Two criteria, enthusiasm for the subject of the collaboration, and open-mindedness and curiosity, are rated as the most important criteria by virtually all segments of respondents. More than half of all respondents rated these qualities as indispensable in a collaboration partner. By contrast, five experience-related criteria (proven trustworthiness, collaboration experience, previous familiarity with other members of the team, reputation in the field of the collaboration, and business experience), rate at or near the bottom of the 39 criteria assessed by participants.
Candor, courage and timeliness of follow-through are also rated very important qualities in a collaborator, along with strong listening, feedback and self-management skills and diversity of ideas.
These findings, most of which are based on responses from experienced collaborators, seem to suggest that just about any group of appropriately motivated people can be effective collaborators, and that good collaboration is more art, and perhaps chemistry, than science.

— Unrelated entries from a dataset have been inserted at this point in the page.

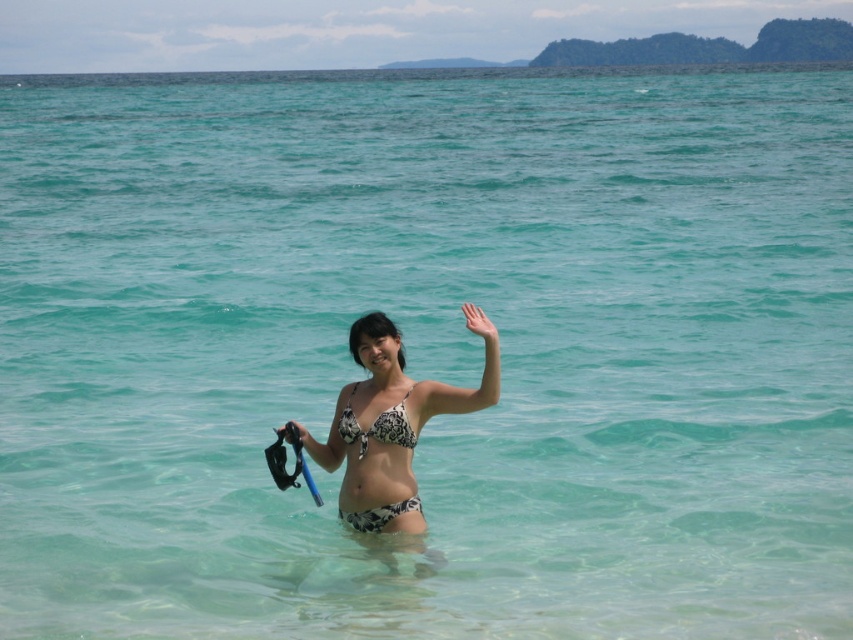 You are a lifeguard on duty and need to ensure the safety of swimmers. You observe a swimmer wearing a black printed bikini top at center holding a black rubber snorkel at center. Based on the distance between them, can you confirm if the snorkel is within a safe grasping distance for the swimmer?

The distance between the black printed bikini top at center and the black rubber snorkel at center is 19.84 inches, which is within a typical safe grasping range for a swimmer to hold the snorkel securely.

You are a photographer taking a picture of the beach scene. You notice the black printed bikini top at center and the blue rubber paddle at center. Which object is positioned closer to the camera?

The black printed bikini top at center is closer to the viewer than the blue rubber paddle at center, so it will appear closer to the camera in the photo.

You are a photographer capturing the beach scene. You notice the white printed bikini at center and the black printed bikini top at center. Which one is positioned higher on the person?

The white printed bikini at center is above the black printed bikini top at center, so the white printed bikini at center is positioned higher on the person.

Dave and his collaborators also struck up a conversation among themselves to reflect, from their experience, on the essentials of collaboration. They developed it on a wiki. This and the full report offers insights relevant to all forms of relationships, working and personal. If you've wonder what's the difference between coordination, cooperation and collaboration, there's a table to explain and this summary:

Collaboration entails finding the right group of people (skills, personalities, knowledge, work-styles, and chemistry), ensuring they share commitment to the collaboration task at hand, and providing them with an environment, tools, knowledge, training, process and facilitation to ensure they work together effectively.

In order to turn the survey findings into practice, Dave suggests - and I summarise - that you need to establish clear objectives for the collaboration and the commitments required of team members; decide on the appropriate collaborator selection process; review the composition of the team against the objectives, commitments and criteria; and allow the members of the team to get familiar with each other.